**SUPPLIED DATA:**
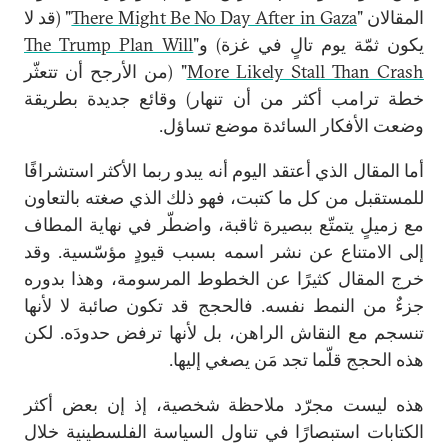
المقالان "
There Might Be No Day After in Gaza
" (قد لا
يكون ثمّة يوم تالٍ في غزة) و"
The Trump Plan Will
More Likely Stall Than Crash
" (من الأرجح أن تتعثّر
خطة ترامب أكثر من أن تنهار) وقائع جديدة بطريقة
وضعت الأفكار السائدة موضع تساؤل.
أما المقال الذي أعتقد اليوم أنه يبدو ربما الأكثر استشرافًا
للمستقبل من كل ما كتبت، فهو ذلك الذي صغته بالتعاون
مع زميلٍ يتمتّع ببصيرة ثاقبة، واضطّر في نهاية المطاف
إلى الامتناع عن نشر اسمه بسبب قيودٍ مؤسّسية. وقد
خرج المقال كثيرًا عن الخطوط المرسومة، وهذا بدوره
جزءٌ من النمط نفسه. فالحجج قد تكون صائبة لا لأنها
تنسجم مع النقاش الراهن، بل لأنها ترفض حدودَه. لكن
هذه الحجج قلّما تجد مَن يصغي إليها.
هذه ليست مجرّد ملاحظة شخصية، إذ إن بعض أكثر
الكتابات استبصارًا في تناول السياسة الفلسطينية خلال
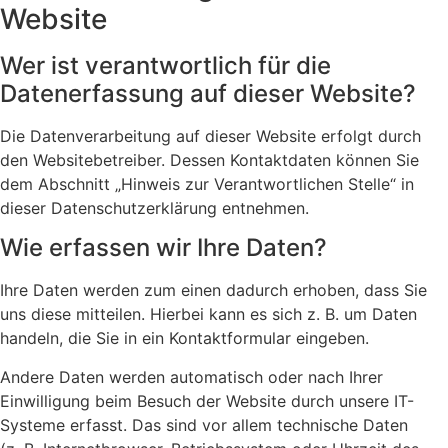
Website
Wer ist verantwortlich für die
Datenerfassung auf dieser Website?
Die Datenverarbeitung auf dieser Website erfolgt durch
den Websitebetreiber. Dessen Kontaktdaten können Sie
dem Abschnitt „Hinweis zur Verantwortlichen Stelle“ in
dieser Datenschutzerklärung entnehmen.
Wie erfassen wir Ihre Daten?
Ihre Daten werden zum einen dadurch erhoben, dass Sie
uns diese mitteilen. Hierbei kann es sich z. B. um Daten
handeln, die Sie in ein Kontaktformular eingeben.
Andere Daten werden automatisch oder nach Ihrer
Einwilligung beim Besuch der Website durch unsere IT-
Systeme erfasst. Das sind vor allem technische Daten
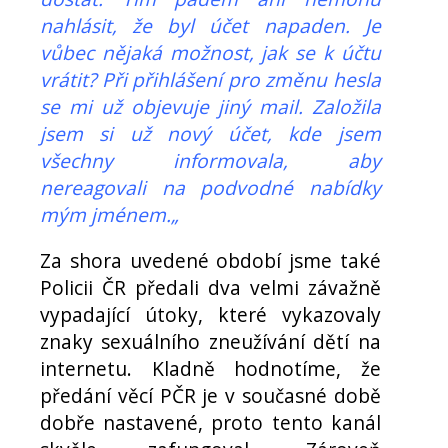
nahlásit, že byl účet napaden. Je
vůbec nějaká možnost, jak se k účtu
vrátit? Při přihlášení pro změnu hesla
se mi už objevuje jiný mail. Založila
jsem si už nový účet, kde jsem
všechny informovala, aby
nereagovali na podvodné nabídky
mým jménem.„
Za shora uvedené období jsme také
Policii ČR předali dva velmi závažně
vypadající útoky, které vykazovaly
znaky sexuálního zneužívání dětí na
internetu. Kladně hodnotíme, že
předání věcí PČR je v současné době
dobře nastavené, proto tento kanál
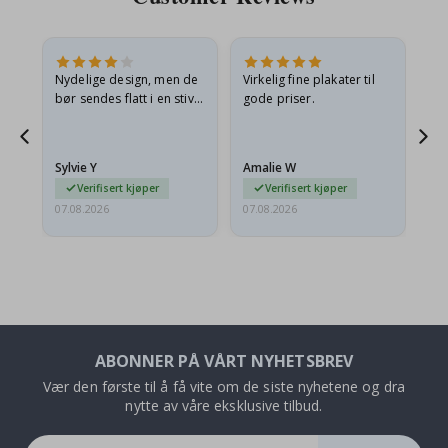
Nydelige design, men de
Virkelig fine plakater til
Alt
bør sendes flatt i en stiv
gode priser.
konvolutt. Fordi de
ankom sammenrullet og
 en
litt krøllete, skulle de…
Sylvie Y
Amalie W
Ka
Verifisert kjøper
Verifisert kjøper
07.08.2026
07.08.2026
07.
ABONNER PÅ VÅRT NYHETSBREV
Vær den første til å få vite om de siste nyhetene og dra
nytte av våre eksklusive tilbud.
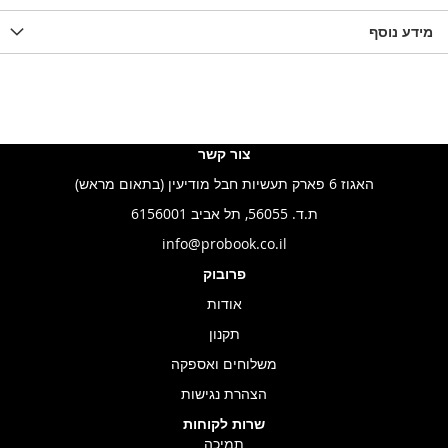
WISHLIS
מידע נוסף
WISHLIST
LIST
צור קשר
האגוז 6 פארק תעשיות חבל מודיעין (בתאום מראש)
ת.ד. 56055, תל אביב 6156001
info@probook.co.il
פרובוק
אודות
תקנון
משלוחים ואספקה
הצהרת נגישות
שרות לקוחות
תמיכה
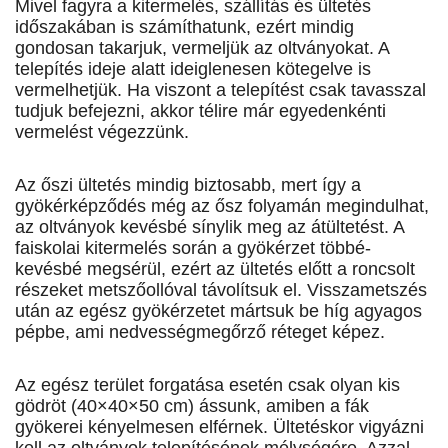
Mivel fagyra a kitermelés, szállítás és ültetés
időszakában is számíthatunk, ezért mindig
gondosan takarjuk, vermeljük az oltványokat. A
telepítés ideje alatt ideiglenesen kötegelve is
vermelhetjük. Ha viszont a telepítést csak tavasszal
tudjuk befejezni, akkor télire már egyedenkénti
vermelést végezzünk.
Az őszi ültetés mindig biztosabb, mert így a
gyökérképződés még az ősz folyamán megindulhat,
az oltványok kevésbé sínylik meg az átültetést. A
faiskolai kitermelés során a gyökérzet többé-
kevésbé megsérül, ezért az ültetés előtt a roncsolt
részeket metszőollóval távolítsuk el. Visszametszés
után az egész gyökérzetet mártsuk be híg agyagos
pépbe, ami nedvességmegőrző réteget képez.
Az egész terület forgatása esetén csak olyan kis
gödröt (40×40×50 cm) ássunk, amiben a fák
gyökerei kényelmesen elférnek. Ültetéskor vigyázni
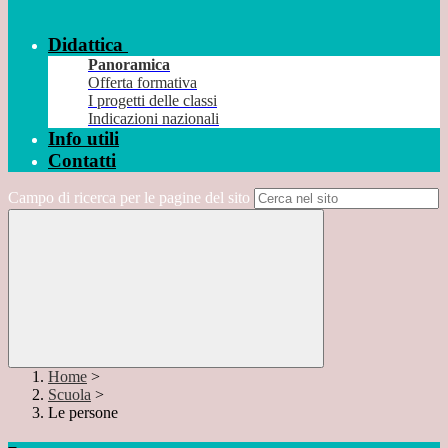
Didattica
Panoramica
Offerta formativa
I progetti delle classi
Indicazioni nazionali
Info utili
Contatti
Campo di ricerca per le pagine del sito
Home
>
Scuola
>
Le persone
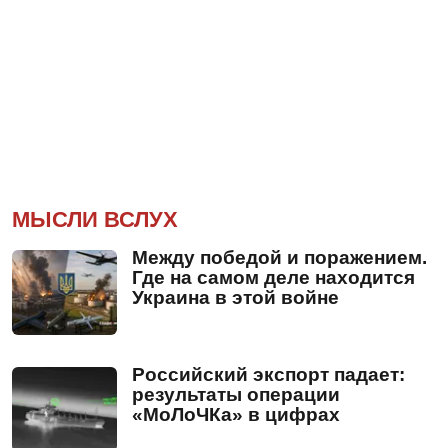
МЫСЛИ ВСЛУХ
Между победой и поражением.
Где на самом деле находится
Украина в этой войне
Российский экспорт падает:
результаты операции
«МоЛоЧКа» в цифрах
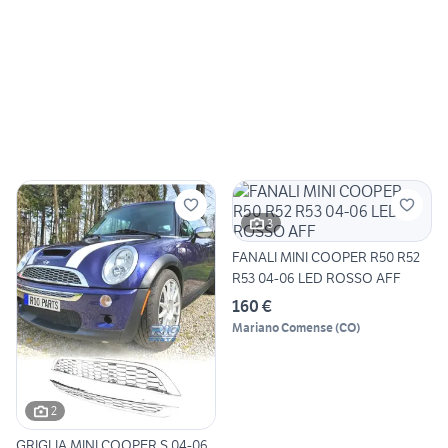
3
FANALI MINI COOPER R50 R52
R53 04-06 LED ROSSO AFF
160 €
Mariano Comense
(
CO
)
2
GRIGLIA MINI COOPER S 04-06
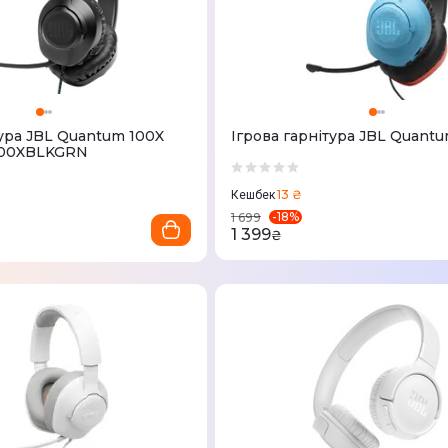
тура JBL Quantum 100X
Ігрова гарнітура JBL Quant
Q100XBLKGRN
13 ₴
Кешбек
-
18
%
1 699
1 399
₴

**WHAT IS BEING ASKED:**
Working from the lines above, reproduce the material exactly and exclude its pictures.

**ANSWER TO THIS EXERCISE:**
المقالان "
There Might Be No Day After in Gaza
" (قد لا
يكون ثمّة يوم تالٍ في غزة) و"
The Trump Plan Will
More Likely Stall Than Crash
" (من الأرجح أن تتعثّر
خطة ترامب أكثر من أن تنهار) وقائع جديدة بطريقة
وضعت الأفكار السائدة موضع تساؤل.
أما المقال الذي أعتقد اليوم أنه يبدو ربما الأكثر استشرافًا
للمستقبل من كل ما كتبت، فهو ذلك الذي صغته بالتعاون
مع زميلٍ يتمتّع ببصيرة ثاقبة، واضطّر في نهاية المطاف
إلى الامتناع عن نشر اسمه بسبب قيودٍ مؤسّسية. وقد
خرج المقال كثيرًا عن الخطوط المرسومة، وهذا بدوره
جزءٌ من النمط نفسه. فالحجج قد تكون صائبة لا لأنها
تنسجم مع النقاش الراهن، بل لأنها ترفض حدودَه. لكن
هذه الحجج قلّما تجد مَن يصغي إليها.
هذه ليست مجرّد ملاحظة شخصية، إذ إن بعض أكثر
الكتابات استبصارًا في تناول السياسة الفلسطينية خلال
Website
Wer ist verantwortlich für die
Datenerfassung auf dieser Website?
Die Datenverarbeitung auf dieser Website erfolgt durch
den Websitebetreiber. Dessen Kontaktdaten können Sie
dem Abschnitt „Hinweis zur Verantwortlichen Stelle“ in
dieser Datenschutzerklärung entnehmen.
Wie erfassen wir Ihre Daten?
Ihre Daten werden zum einen dadurch erhoben, dass Sie
uns diese mitteilen. Hierbei kann es sich z. B. um Daten
handeln, die Sie in ein Kontaktformular eingeben.
Andere Daten werden automatisch oder nach Ihrer
Einwilligung beim Besuch der Website durch unsere IT-
Systeme erfasst. Das sind vor allem technische Daten
nahlásit, že byl účet napaden. Je
vůbec nějaká možnost, jak se k účtu
vrátit? Při přihlášení pro změnu hesla
se mi už objevuje jiný mail. Založila
jsem si už nový účet, kde jsem
všechny informovala, aby
nereagovali na podvodné nabídky
mým jménem.„
Za shora uvedené období jsme také
Policii ČR předali dva velmi závažně
vypadající útoky, které vykazovaly
znaky sexuálního zneužívání dětí na
internetu. Kladně hodnotíme, že
předání věcí PČR je v současné době
dobře nastavené, proto tento kanál
Nydelige design, men de
Virkelig fine plakater til
Alt
bør sendes flatt i en stiv
gode priser.
konvolutt. Fordi de
ankom sammenrullet og
 en
litt krøllete, skulle de…
Sylvie Y
Amalie W
Ka
Verifisert kjøper
Verifisert kjøper
07.08.2026
07.08.2026
07.
ABONNER PÅ VÅRT NYHETSBREV
Vær den første til å få vite om de siste nyhetene og dra
nytte av våre eksklusive tilbud.
WISHLIS
מידע נוסף
WISHLIST
LIST
צור קשר
האגוז 6 פארק תעשיות חבל מודיעין (בתאום מראש)
ת.ד. 56055, תל אביב 6156001
info@probook.co.il
פרובוק
אודות
תקנון
משלוחים ואספקה
הצהרת נגישות
שרות לקוחות
תמיכה
Mivel fagyra a kitermelés, szállítás és ültetés
időszakában is számíthatunk, ezért mindig
gondosan takarjuk, vermeljük az oltványokat. A
telepítés ideje alatt ideiglenesen kötegelve is
vermelhetjük. Ha viszont a telepítést csak tavasszal
tudjuk befejezni, akkor télire már egyedenkénti
vermelést végezzünk.
Az őszi ültetés mindig biztosabb, mert így a
gyökérképződés még az ősz folyamán megindulhat,
az oltványok kevésbé sínylik meg az átültetést. A
faiskolai kitermelés során a gyökérzet többé-
kevésbé megsérül, ezért az ültetés előtt a roncsolt
részeket metszőollóval távolítsuk el. Visszametszés
után az egész gyökérzetet mártsuk be híg agyagos
pépbe, ami nedvességmegőrző réteget képez.
Az egész terület forgatása esetén csak olyan kis
gödröt (40×40×50 cm) ássunk, amiben a fák
gyökerei kényelmesen elférnek. Ültetéskor vigyázni
Didattica
Panoramica
Offerta formativa
I progetti delle classi
Indicazioni nazionali
Info utili
Contatti
Campo di ricerca per le pagine del sito
Home
>
Scuola
>
Le persone
МЫСЛИ ВСЛУХ
Между победой и поражением.
Где на самом деле находится
Украина в этой войне
Российский экспорт падает:
результаты операции
«МоЛоЧКа» в цифрах
3
FANALI MINI COOPER R50 R52
R53 04-06 LED ROSSO AFF
160 €
Mariano Comense
(
CO
)
2
GRIGLIA MINI COOPER S 04-06
тура JBL Quantum 100X
Ігрова гарнітура JBL Quant
Q100XBLKGRN
13 ₴
Кешбек
-
18
%
1 699
1 399
₴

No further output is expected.